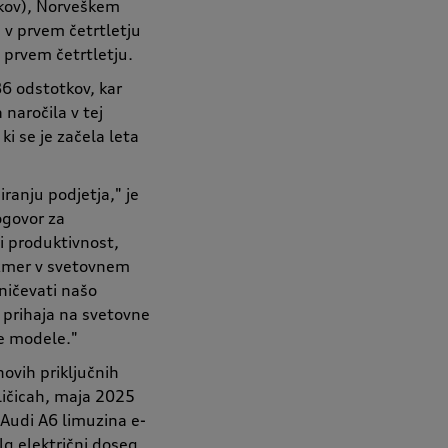
tkov), Norveškem
v prvem četrtletju
 prvem četrtletju.
6 odstotkov, kar
naročila v tej
ki se je začela leta
ranju podjetja," je
ogovor za
i produktivnost,
razmer v svetovnem
ničevati našo
 prihaja na svetovne
ne modele."
ovih priključnih
zličicah, maja 2025
 Audi A6 limuzina e-
lg električni doseg,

=====

• [YOUR TASK]: A verbatim transcription of the listing is expected, with no pictures included.

• [SOLUTION TO THIS TASK]:
tkov), Norveškem
v prvem četrtletju
 prvem četrtletju.
6 odstotkov, kar
naročila v tej
ki se je začela leta
ranju podjetja," je
ogovor za
i produktivnost,
razmer v svetovnem
ničevati našo
 prihaja na svetovne
ne modele."
ovih priključnih
zličicah, maja 2025
 Audi A6 limuzina e-
lg električni doseg,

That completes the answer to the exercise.